• [Task details]: Write out each record below exactly, but not the pictures.

(Beginning of Dataset extract)

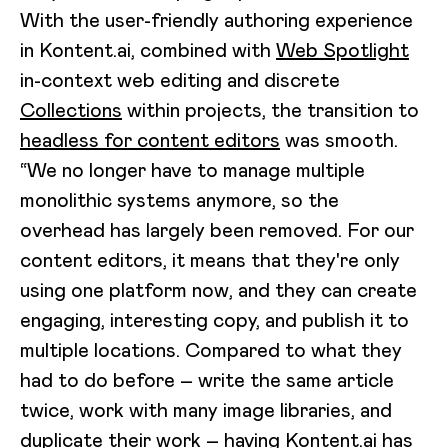
With the user-friendly authoring experience
in Kontent.ai, combined with
Web Spotlight
in-context web editing and discrete
Collections
within projects, the transition to
headless for content editors
was smooth.
“We no longer have to manage multiple
monolithic systems anymore, so the
overhead has largely been removed. For our
content editors, it means that they're only
using one platform now, and they can create
engaging, interesting copy, and publish it to
multiple locations. Compared to what they
had to do before – write the same article
twice, work with many image libraries, and
duplicate their work – having Kontent.ai has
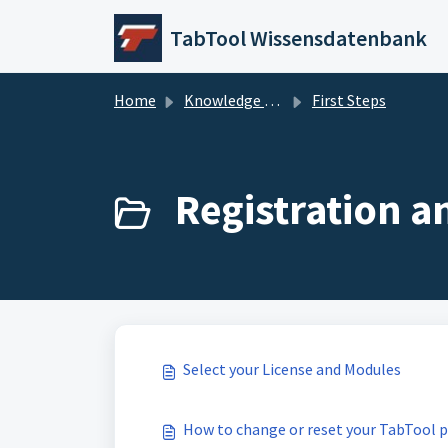
Skip to main content
TabTool Wissensdatenbank
Home
Knowledge base
First Steps
Registration a
Select your License and Modules
How to change or reset your TabTool 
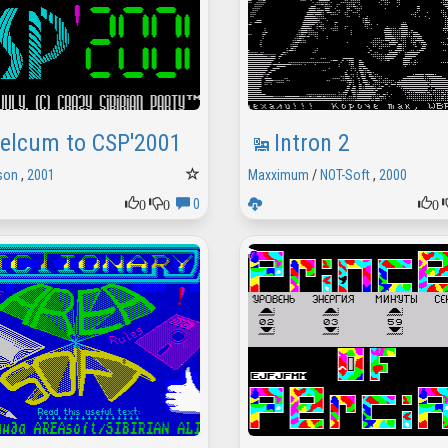
elcum to CSP'2001
Intron 2
son
,
2001
Maxximum
/
NOT-Soft
,
2000
0
0
0
0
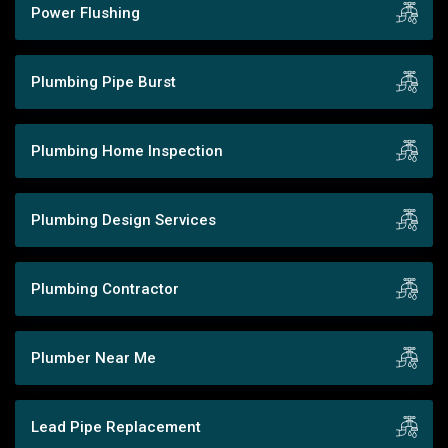
Power Flushing
Plumbing Pipe Burst
Plumbing Home Inspection
Plumbing Design Services
Plumbing Contractor
Plumber Near Me
Lead Pipe Replacement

(End of Dataset extract)

• [Exercise response]:
With the user-friendly authoring experience
in Kontent.ai, combined with
Web Spotlight
in-context web editing and discrete
Collections
within projects, the transition to
headless for content editors
was smooth.
“We no longer have to manage multiple
monolithic systems anymore, so the
overhead has largely been removed. For our
content editors, it means that they're only
using one platform now, and they can create
engaging, interesting copy, and publish it to
multiple locations. Compared to what they
had to do before – write the same article
twice, work with many image libraries, and
duplicate their work – having Kontent.ai has
Skip to main content
TabTool Wissensdatenbank
Home
Knowledge base
First Steps
Registration a
Select your License and Modules
How to change or reset your TabTool 
elcum to CSP'2001
Intron 2
son
,
2001
Maxximum
/
NOT-Soft
,
2000
0
0
0
0
Power Flushing
Plumbing Pipe Burst
Plumbing Home Inspection
Plumbing Design Services
Plumbing Contractor
Plumber Near Me
Lead Pipe Replacement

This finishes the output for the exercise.